- _YOUR GOAL_:
Go through the lines below and copy each one that holds the string "Compressor".

- _ENTRIES PROVIDED_:
== Segment start ==

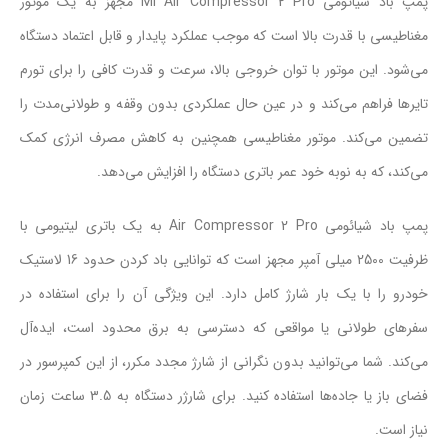
پمپ باد شیائومی Mi Air Compressor 2 Pro مجهز به یک موتور
مغناطیسی با قدرت بالا است که موجب عملکرد پایدار و قابل اعتماد دستگاه
می‌شود. این موتور با توان خروجی بالا، سرعت و قدرت کافی را برای تورم
تایرها فراهم می‌کند و در عین حال عملکردی بدون وقفه و طولانی‌مدت را
تضمین می‌کند. موتور مغناطیسی همچنین به کاهش مصرف انرژی کمک
می‌کند، که به نوبه خود عمر باتری دستگاه را افزایش می‌دهد.
پمپ باد شیائومی Air Compressor 2 Pro به یک باتری لیتیومی با
ظرفیت 2500 میلی آمپر مجهز است که توانایی باد کردن حدود 16 لاستیک
خودرو را با یک بار شارژ کامل دارد. این ویژگی آن را برای استفاده در
سفرهای طولانی یا مواقعی که دسترسی به برق محدود است، ایده‌آل
می‌کند. شما می‌توانید بدون نگرانی از شارژ مجدد مکرر، از این کمپرسور در
فضای باز یا جاده‌ها استفاده کنید. برای شارژر دستگاه به 3.5 ساعت زمان
نیاز است.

== Segment end ==

- _RESULT OF THIS EXERCISE_:
پمپ باد شیائومی Mi Air Compressor 2 Pro مجهز به یک موتور
پمپ باد شیائومی Air Compressor 2 Pro به یک باتری لیتیومی با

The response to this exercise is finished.